En brûlant des voitures les sauvageons ont fait éclater encore une fois le mythe de l’égalité des chances du système de formation français. En s’attaquant à des écoles, ils ont fait naître des incertitudes et des questionnements parmi ceux qui étaient les plus attentifs à ce qui se passait. Nous savions depuis longtemps que nous vivions dans un système d’apartheid social de fait en ce qui concerne les écoles, les collèges et les lycées. Chaque établissement de l’enseignement secondaire répond aux besoins de scolarisation d’une population d’élèves donnée située dans une espace géographique précis. C’est ce que l’on appelle la carte scolaire. Certains lycées, à tort ou à raison, bénéficient d’une bonne réputation, c’est-à-dire qu’ils sont un tremplin vers les classes préparatoires aux grandes écoles. [10] Pour accéder à ces lycées, si l’on se trouve hors de leur carte, il suffit de demander une option particulière qui n’est pas assurée par le lycée d’où l’on dépend. Il s’agit souvent d’une langue morte comme le grec ou le latin ou rare comme le chinois ou le russe. Il peut s’agir parfois d’une matière ou d’une filière particulières. Seuls les parents au courant de ces spécificités ont les capacités de les employer. Ces parents appartiennent de fait aux couches moyennes supérieures et supérieures de la société. Il en résulte un accroissement de la différence qualitative entre les établissements dont les premiers bénéficiaires sont les familles des enseignants.
Nous savons aujourd’hui que cet apartheid social indiscutable et d’ailleurs indiscuté recoupe un apartheid ethnique tout aussi réel.

Voilà ce qui ressort d’une enquête publiée un mois avant et à laquelle certains médias offrirent la parole. [11] :

« ...le plus frappant est que la proportion d’élèves issus de l’immigration est bien supérieure dans les établissements scolaires que dans le quartier où se trouvent ces établissements. Le phénomène de ségrégation ethnique et sociale est donc accentué par autre chose que l’existence de quartiers défavorisés [12] »

Les parents immigrés n’ayant pas été formés dans le moule français ne peuvent pas connaître les codes. Ils sont les seuls à croire à l’égalité, l’équité du système éducatif français. Leurs enfants se trouvent alors dans des établissements pauvres et colorés. On cherchait une explication à l’incendie des écoles, en voilà une.

Les banlieues, quel urbanisme ?

De quelque côté que l’on se trouve, on se heurte au même problème. Qui sont ces gens qui encerclent les villes ? D’où viennent-t-ils ? La réponse est pourtant simple et claire. Elle n’a jamais été cachée, nous l’avons juste occultée.

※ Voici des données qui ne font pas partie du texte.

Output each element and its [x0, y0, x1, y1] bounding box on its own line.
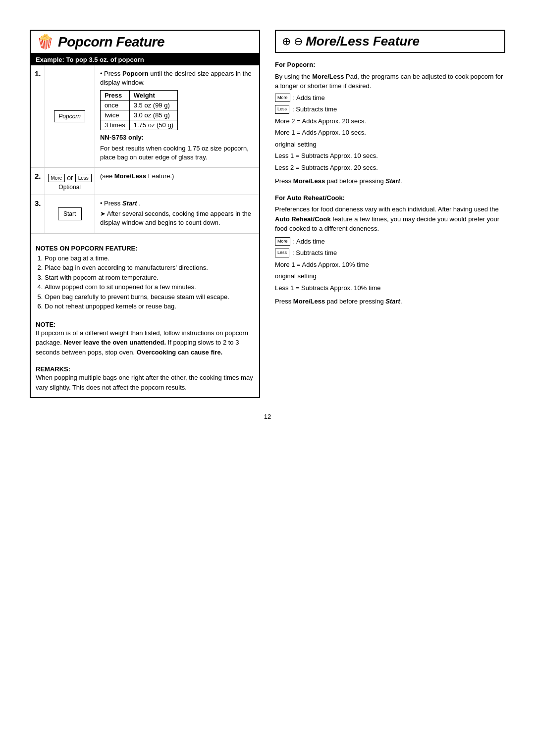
- press-col-header: Press: [100, 91, 129, 101]
- popcorn-detail-1: More 2 = Adds Approx. 20 secs.: [275, 116, 505, 126]
- optional-label: Optional: [48, 184, 92, 191]
- remarks-title: REMARKS:: [36, 365, 70, 373]
- list-item: Place bag in oven according to manufactu…: [45, 263, 254, 273]
- more-less-feature-header: ⊕ ⊖ More/Less Feature: [275, 30, 505, 53]
- auto-detail-2: original setting: [275, 271, 505, 281]
- list-item: Pop one bag at a time.: [45, 253, 254, 263]
- table-row: twice 3.0 oz (85 g): [100, 110, 177, 120]
- right-column: ⊕ ⊖ More/Less Feature For Popcorn: By us…: [275, 30, 505, 308]
- step-2-graphic: More or Less Optional: [45, 167, 95, 195]
- more-less-feature-title: More/Less Feature: [306, 34, 420, 49]
- auto-detail-1: More 1 = Adds Approx. 10% time: [275, 260, 505, 270]
- list-item: Do not reheat unpopped kernels or reuse …: [45, 302, 254, 311]
- step-3-content: • Press Start . ➤ After several seconds,…: [95, 195, 259, 233]
- example-box: Example: To pop 3.5 oz. of popcorn 1. Po…: [30, 54, 260, 398]
- auto-detail-3: Less 1 = Subtracts Approx. 10% time: [275, 283, 505, 293]
- left-column: 🍿 Popcorn Feature Example: To pop 3.5 oz…: [30, 30, 260, 398]
- for-popcorn-title: For Popcorn:: [275, 60, 505, 70]
- popcorn-detail-5: Less 2 = Subtracts Approx. 20 secs.: [275, 163, 505, 173]
- notes-section: NOTES ON POPCORN FEATURE: Pop one bag at…: [31, 241, 259, 311]
- table-row: 3 times 1.75 oz (50 g): [100, 120, 177, 130]
- step-2-content: (see More/Less Feature.): [95, 167, 259, 195]
- popcorn-button: Popcorn: [54, 110, 85, 122]
- remarks-body: When popping multiple bags one right aft…: [36, 373, 254, 392]
- table-row: once 3.5 oz (99 g): [100, 101, 177, 110]
- remarks-box: REMARKS: When popping multiple bags one …: [31, 362, 259, 397]
- step-1-content: • Press Popcorn until the desired size a…: [95, 65, 259, 167]
- step-2-row: 2. More or Less Optional (see More/Less …: [31, 167, 259, 195]
- less-mini-button: Less: [275, 105, 289, 114]
- more-mini-button-2: More: [275, 237, 290, 246]
- step-2-number: 2.: [31, 167, 45, 195]
- list-item: Start with popcorn at room temperature.: [45, 273, 254, 283]
- note-body: If popcorn is of a different weight than…: [36, 328, 254, 357]
- more-button: More: [48, 174, 65, 182]
- list-item: Open bag carefully to prevent burns, bec…: [45, 292, 254, 302]
- list-item: Allow popped corn to sit unopened for a …: [45, 282, 254, 292]
- step-3-row: 3. Start • Press Start . ➤ After several…: [31, 195, 259, 233]
- example-header: Example: To pop 3.5 oz. of popcorn: [31, 54, 259, 65]
- popcorn-detail-4: Less 1 = Subtracts Approx. 10 secs.: [275, 151, 505, 161]
- weight-col-header: Weight: [129, 91, 177, 101]
- right-body: For Popcorn: By using the More/Less Pad,…: [275, 60, 505, 306]
- popcorn-feature-title: Popcorn Feature: [58, 34, 164, 50]
- more-mini-button: More: [275, 94, 290, 102]
- adds-time-label-2: : Adds time: [293, 237, 325, 247]
- page-number: 12: [20, 413, 515, 420]
- step-3-number: 3.: [31, 195, 45, 233]
- step-1-graphic: Popcorn: [45, 65, 95, 167]
- subtracts-time-label-2: : Subtracts time: [292, 248, 337, 258]
- note-box: NOTE: If popcorn is of a different weigh…: [31, 317, 259, 357]
- step-1-row: 1. Popcorn • Press Popcorn until the des…: [31, 65, 259, 167]
- popcorn-detail-3: original setting: [275, 140, 505, 150]
- notes-list: Pop one bag at a time. Place bag in oven…: [45, 253, 254, 311]
- more-less-icon: ⊕ ⊖: [282, 35, 303, 48]
- for-popcorn-intro: By using the More/Less Pad, the programs…: [275, 72, 505, 91]
- step-3-graphic: Start: [45, 195, 95, 233]
- step-1-number: 1.: [31, 65, 45, 167]
- start-button: Start: [58, 207, 82, 220]
- adds-time-label: : Adds time: [293, 93, 325, 103]
- press-more-less-popcorn: Press More/Less pad before pressing Star…: [275, 176, 505, 186]
- press-weight-table: Press Weight once 3.5 oz (99 g) twice 3.…: [100, 90, 178, 130]
- less-button: Less: [75, 174, 92, 182]
- popcorn-icon: 🍿: [37, 34, 54, 50]
- for-auto-title: For Auto Reheat/Cook:: [275, 193, 505, 203]
- popcorn-detail-2: More 1 = Adds Approx. 10 secs.: [275, 128, 505, 138]
- subtracts-time-label: : Subtracts time: [292, 104, 337, 114]
- popcorn-feature-header: 🍿 Popcorn Feature: [30, 30, 260, 54]
- for-auto-intro: Preferences for food doneness vary with …: [275, 204, 505, 234]
- press-more-less-auto: Press More/Less pad before pressing Star…: [275, 297, 505, 306]
- less-mini-button-2: Less: [275, 249, 289, 257]
- note-title: NOTE:: [36, 321, 55, 328]
- notes-title: NOTES ON POPCORN FEATURE:: [36, 245, 254, 252]
- steps-table: 1. Popcorn • Press Popcorn until the des…: [31, 65, 259, 234]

Ce sont des enfants, des petits-enfants, de la colonisation, ce sont des enfants, des petits-enfants d’esclaves, l’un n’étant pas forcément indépendant de l’autre. Ils ont le grand tort en venant en France de n’avoir pas laissé chez eux leur pigmentation et leur mémoire. Ils ne font pas partie de ces touristes qui passent de pays en pays et retournent chez eux. Ils n’ont pas « fait la France » comme d’autres le Maroc ou la Thaïlande. Ils ont eu le mauvais goût de venir chercher de quoi manger, parce que la colonisation ne leur avait pas laissé d’autre choix, développant leur pays au seul bénéfice de la puissance colonisatrice. Ils sont les témoins de l’échec d’une colonisation peudo-civilisatrice et cela est impardonnable. Ils illustrent parfaitement le rôle qui leur était assigné là-bas, celui de population de seconde zone.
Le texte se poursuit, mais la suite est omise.